**YOUR GOAL**
How many lines in the data below contain the string "have"? State that number only.

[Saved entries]
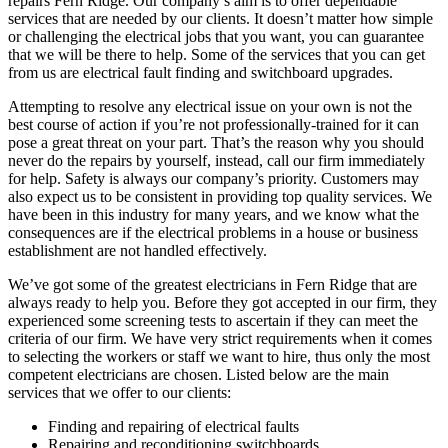
repairs Fern Ridge. Our company’s aim is to offer dependable
services that are needed by our clients. It doesn’t matter how simple
or challenging the electrical jobs that you want, you can guarantee
that we will be there to help. Some of the services that you can get
from us are electrical fault finding and switchboard upgrades.
Attempting to resolve any electrical issue on your own is not the
best course of action if you’re not professionally-trained for it can
pose a great threat on your part. That’s the reason why you should
never do the repairs by yourself, instead, call our firm immediately
for help. Safety is always our company’s priority. Customers may
also expect us to be consistent in providing top quality services. We
have been in this industry for many years, and we know what the
consequences are if the electrical problems in a house or business
establishment are not handled effectively.
We’ve got some of the greatest electricians in Fern Ridge that are
always ready to help you. Before they got accepted in our firm, they
experienced some screening tests to ascertain if they can meet the
criteria of our firm. We have very strict requirements when it comes
to selecting the workers or staff we want to hire, thus only the most
competent electricians are chosen. Listed below are the main
services that we offer to our clients:
Finding and repairing of electrical faults
Repairing and reconditioning switchboards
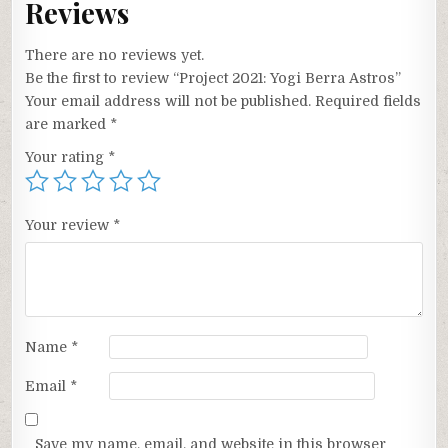
Reviews
There are no reviews yet.
Be the first to review “Project 2021: Yogi Berra Astros”
Your email address will not be published.
Required fields
are marked
*
Your rating
*
Your review
*
Name
*
Email
*
Save my name, email, and website in this browser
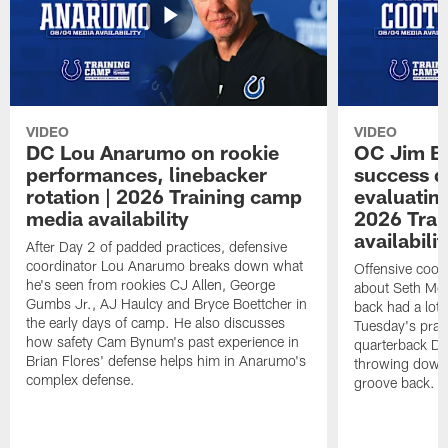
VIDEO
VIDEO
DC Lou Anarumo on rookie
OC Jim B
performances, linebacker
success d
rotation | 2026 Training camp
evaluatin
media availability
2026 Trai
availabilit
After Day 2 of padded practices, defensive
coordinator Lou Anarumo breaks down what
Offensive coor
he's seen from rookies CJ Allen, George
about Seth McG
Gumbs Jr., AJ Haulcy and Bryce Boettcher in
back had a lot 
the early days of camp. He also discusses
Tuesday's prac
how safety Cam Bynum's past experience in
quarterback Da
Brian Flores' defense helps him in Anarumo's
throwing downf
complex defense.
groove back.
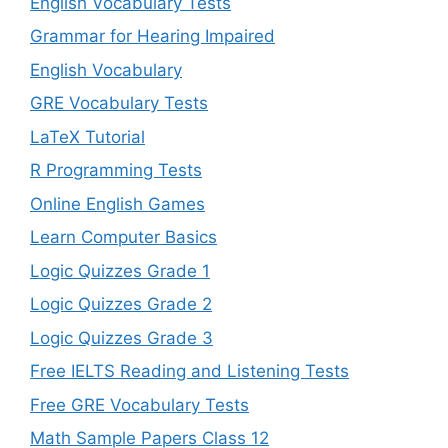
English Vocabulary Tests
Grammar for Hearing Impaired
English Vocabulary
GRE Vocabulary Tests
LaTeX Tutorial
R Programming Tests
Online English Games
Learn Computer Basics
Logic Quizzes Grade 1
Logic Quizzes Grade 2
Logic Quizzes Grade 3
Free IELTS Reading and Listening Tests
Free GRE Vocabulary Tests
Math Sample Papers Class 12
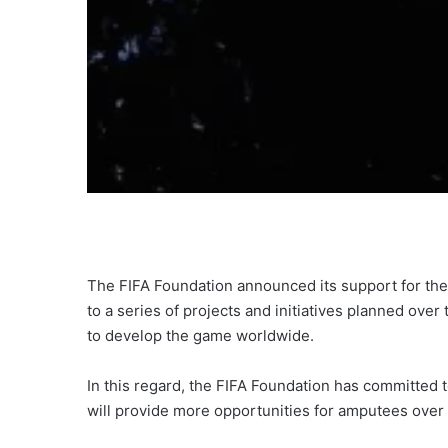
The FIFA Foundation announced its support for the
to a series of projects and initiatives planned ove
to develop the game worldwide.
In this regard, the FIFA Foundation has committed 
will provide more opportunities for amputees over 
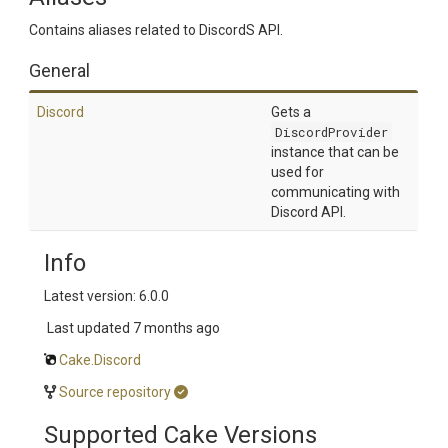
Contains aliases related to DiscordS API.
General
Discord
Gets a
DiscordProvider
instance that can be
used for
communicating with
Discord API.
Info
Latest version: 6.0.0
Last updated
7 months ago
Cake.Discord
Source repository
Supported Cake Versions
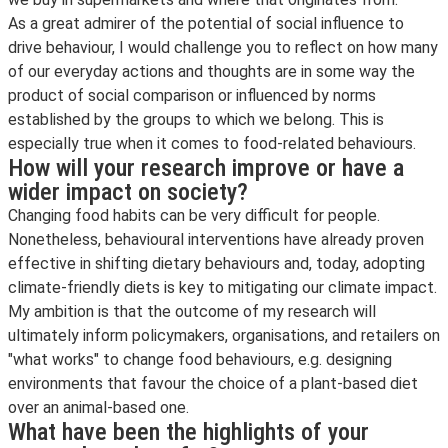
As a great admirer of the potential of social influence to
drive behaviour, I would challenge you to reflect on how many
of our everyday actions and thoughts are in some way the
product of social comparison or influenced by norms
established by the groups to which we belong. This is
especially true when it comes to food-related behaviours.
How will your research improve or have a
wider impact on society?
Changing food habits can be very difficult for people.
Nonetheless, behavioural interventions have already proven
effective in shifting dietary behaviours and, today, adopting
climate-friendly diets is key to mitigating our climate impact.
My ambition is that the outcome of my research will
ultimately inform policymakers, organisations, and retailers on
"what works" to change food behaviours, e.g. designing
environments that favour the choice of a plant-based diet
over an animal-based one.
What have been the highlights of your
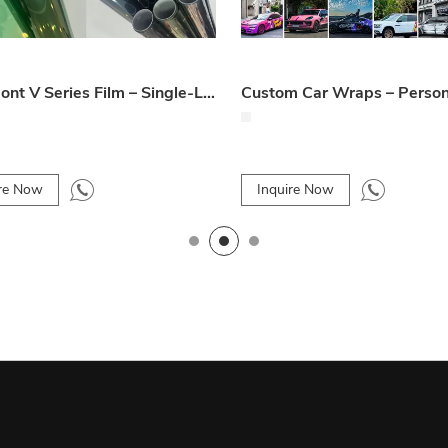
Mdoubont V Series Film – Single-Layer Magnetron Sputtering Automotive Window Film
ire Now
Inquire Now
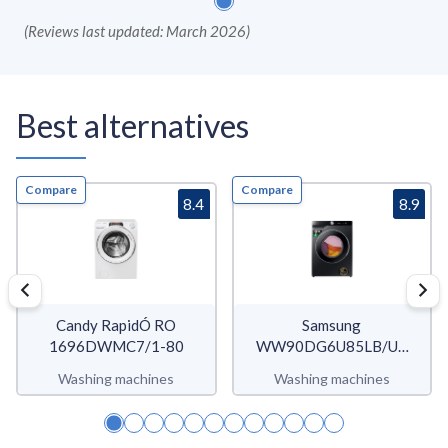
(
Reviews last updated: March 2026
)
Best alternatives
Compare
Compare
8.4
8.9
Candy RapidÓ RO
Samsung
1696DWMC7/1-80
WW90DG6U85LB/U3
WW6400D
Washing machines
Washing machines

**SOLUTION**
5